This article is the first day of Tokyo City University Advent Calendar 2019. https://adventar.org/calendars/4282
Hello! My name is Ojie (@ 920oj) and I am studying information systems at Tokyo City University. This time, I built an advent calendar of Tokyo City University, so I myself Write "The story of making a LINE bot that informs you of a 100 yen breakfast at university with Python"!
Our school has a very profitable system where you can eat breakfast for 100 yen. Furthermore, since I am living alone in Tokyo from a rural area, it is perfect for running out of money.
This is 100 yen
This menu is posted on the cafeteria website every morning, but this website is a songwriter and you have to go through the app or the school portal to access it.
Therefore, I decided to automatically scrape the cafeteria website every morning and create a LINE Notify that will notify LINE of the 100 yen breakfast of the day.
Python v3.7.1 pip 19.1.1 Windows 10 v1903
Tokyo City University Yokohama Campus Student Cafeteria 100 yen Breakfast notification bot https://github.com/920oj/TCU-YC-Breakfast-Notify-Bot
Like this, you will be notified every day at 7:30 in the morning (only if you have a 100 yen breakfast)!
First, get the school cafeteria website with Beautiful Soup.
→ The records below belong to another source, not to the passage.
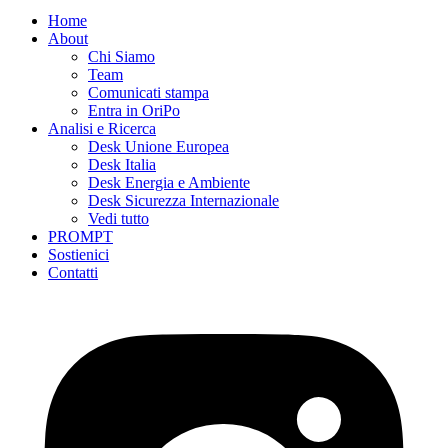
Home
About
Chi Siamo
Team
Comunicati stampa
Entra in OriPo
Analisi e Ricerca
Desk Unione Europea
Desk Italia
Desk Energia e Ambiente
Desk Sicurezza Internazionale
Vedi tutto
PROMPT
Sostienici
Contatti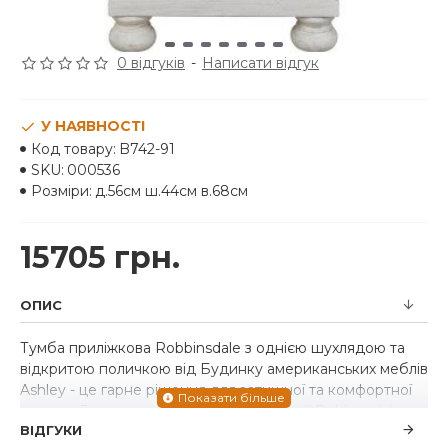
0 відгуків
-
Написати відгук
У НАЯВНОСТІ
Код товару:
B742-91
SKU:
000536
Розміри:
д.56см ш.44см в.68см
15705 грн.
ОПИС
Тумба приліжкова Robbinsdale з однією шухлядою та
відкритою поличкою від Будинку американських меблів
Ashley - це гарне рішення для затишної та комфортної
спальні
. Елегантні, позачасові меблі серії Robbinsdale
ВІДГУКИ
підніме вашу спальню на новий рівень. Постарене біле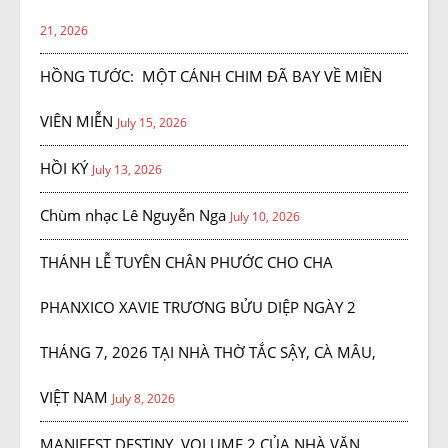
21, 2026
HỒNG TƯỚC: MỘT CÁNH CHIM ĐÃ BAY VỀ MIỀN
VIÊN MIỄN
July 15, 2026
HỒI KÝ
July 13, 2026
Chùm nhạc Lê Nguyễn Nga
July 10, 2026
THÁNH LỄ TUYÊN CHÂN PHƯỚC CHO CHA
PHANXICO XAVIE TRƯƠNG BỬU DIỆP NGÀY 2
THÁNG 7, 2026 TẠI NHÀ THỜ TẮC SẬY, CÀ MÂU,
VIỆT NAM
July 8, 2026
MANIFEST DESTINY, VOLUME 2 CỦA NHÀ VĂN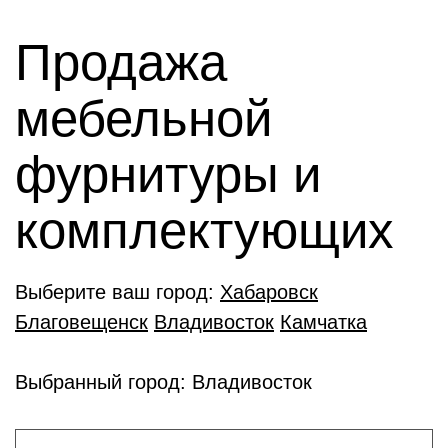
Продажа
мебельной
фурнитуры и
комплектующиx
Выберите ваш город:
Хабаровск
Благовещенск
Владивосток
Камчатка
Выбранный город: Владивосток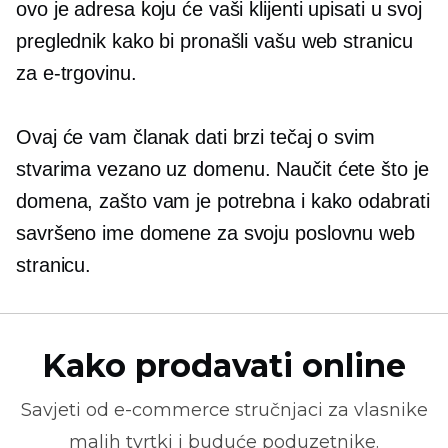
ovo je adresa koju će vaši klijenti upisati u svoj
preglednik kako bi pronašli vašu web stranicu
za e-trgovinu.
Ovaj će vam članak dati brzi tečaj o svim
stvarima
vezano uz domenu.
Naučit ćete što je
domena, zašto vam je potrebna i kako odabrati
savršeno ime domene za svoju poslovnu web
stranicu.
Kako prodavati online
Savjeti od
e-commerce
stručnjaci za vlasnike
malih tvrtki i buduće poduzetnike.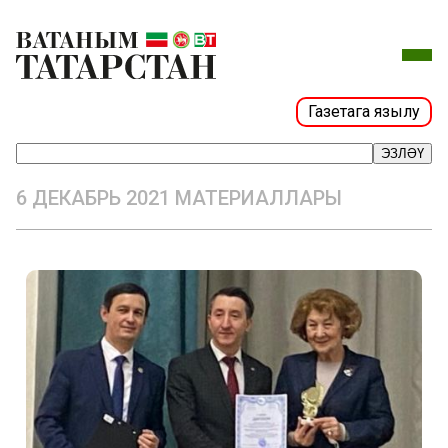
Газетага язылу
ЭЗЛӘҮ
6 ДЕКАБРЬ 2021 МАТЕРИАЛЛАРЫ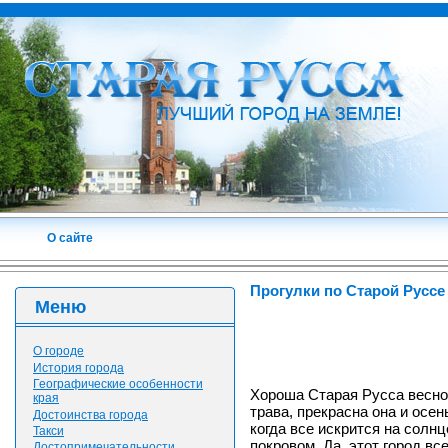
О сайте
Прогулки по Старой Руссе
Меню
О городе
История города
Географические особенности
Хороша Старая Русса весной
края
трава, прекрасна она и осен
Достоинства города
когда все искрится на солн
Такси
покровом. Да, этот город вс
Достопримечательности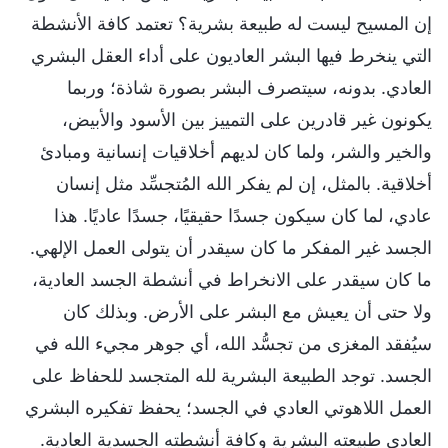
إن المسيح ليست له طبيعة بشرية؟ تعتمد كافة الأنشطة
التي ينخرط فيها البشر العاديون على أداء العقل البشري
العادي. بدونه، سيتصرف البشر بصورة شاذة؛ وربما
يكونون غير قادرين على التمييز بين الأسود والأبيض،
والخير والشر، ولما كان لديهم أخلاقيات إنسانية ومبادئ
أخلاقية. بالمثل، إن لم يفكر الله المُتجسِّد مثل إنسان
عادي، لما كان سيكون جسدًا حقيقيًا، جسدًا عاديًا. هذا
الجسد غير المفكر ما كان سيقدر أن يتولى العمل الإلهي.
ما كان سيقدر على الانخراط في أنشطة الجسد العادية،
ولا حتى أن يعيش مع البشر على الأرض. وبذلك كان
سيُفقد المغزى من تجسُّد الله، أي جوهر مجيء الله في
الجسد. توجد الطبيعة البشرية لله المتجسد للحفاظ على
العمل اللاهوتي العادي في الجسد؛ يحفظ تفكيره البشري
العادي طبيعته البشرية وكافة أنشطته الجسدية العادية.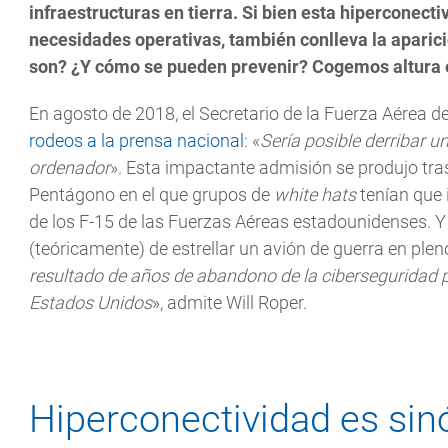
infraestructuras en tierra. Si bien esta hiperconec
necesidades operativas, también conlleva la aparic
son? ¿Y cómo se pueden prevenir? Cogemos altura e
En agosto de 2018, el Secretario de la Fuerza Aérea d
rodeos a la prensa nacional
: «
Sería posible derribar 
ordenador
». Esta impactante admisión se produjo tra
Pentágono en el que grupos de
white hats
tenían que 
de los F-15 de las Fuerzas Aéreas estadounidenses. Y 
(teóricamente) de estrellar un avión de guerra en plen
resultado de años de abandono de la ciberseguridad p
Estados Unidos
», admite Will Roper.
Hiperconectividad es sin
Since you need to log in to browse the school cafeteria website, we have established a guideline to throw POST once, authenticate, and then knead using the session ID.
However, if you take a closer look, there is no such thing as authentication, and it seems that you just write the ID and password in plain text in the cookie to authenticate. (Is it okay?)
(Originally, I authenticate once (POST), and I think that the session ID is linked to the fact that the authentication passed, and the subsequent requests pass, but for some reason it works without POST. It's good because it's good) (It's not good originally)
For the time being, when you go to the login page, it seems that a "session key" and a "session ID" are given, so it starts from getting this.
def get_sessionid():
#Initial cookie acquisition process
r = requests.get('https://livexnet.jp/local/default.asp')
first_access_cookie = str(r.headers['Set-Cookie'])
# "ASPSESSIONID+Any 8-digit uppercase letter"(24 uppercase letters)Get
asp_session = str(first_access_cookie[first_access_cookie.find("ASPSESSIONID"):first_access_cookie.find("; secure")])
asp_session_key = str(asp_session[0:asp_session.find("=")])
asp_session_id = str(asp_session[asp_session.find("="):].replace('=',''))
return asp_session_key, asp_session_id
The framework is like ASP.NET. As for ASPSESSIONID, it seems that an 8-digit uppercase letter is added at the end, so get this as well. The return value of this function is asp_session_key and asp_session_id, and two types are returned.
def get_breakfast_info(key,id):
#Cookies are available (information may change in the future)
site_cookies = {
key: id,
'KCD': '02320',
'company_id': SITE_ID,
'company_pw': SITE_PASS,
'wrd': 'jp',
'dip': '0',
'ink': 'a',
'bcd': '02320',
'val': 'daily'
}
#Access menu / nutrition table page
url = 'https://reporting.livexnet.jp/eiyouka/menu.asp?val=daily&bcd=02320&ink=a&col=&str=' + today_data
r = requests.get(url, cookies=site_cookies)
r.encoding = r.apparent_encoding
#HTML parsing
all_html = r.text.replace('<br>','')
souped_html = BeautifulSoup(all_html, 'lxml')
try:
breakfast = souped_html.find('p', class_="img_comment6").string
return breakfast
except:
return False
Use Chrome's developer tools to see what cookies are set.
After checking, prepare a cookie according to it and load it into beautifulsoup, so prepare a dictionary.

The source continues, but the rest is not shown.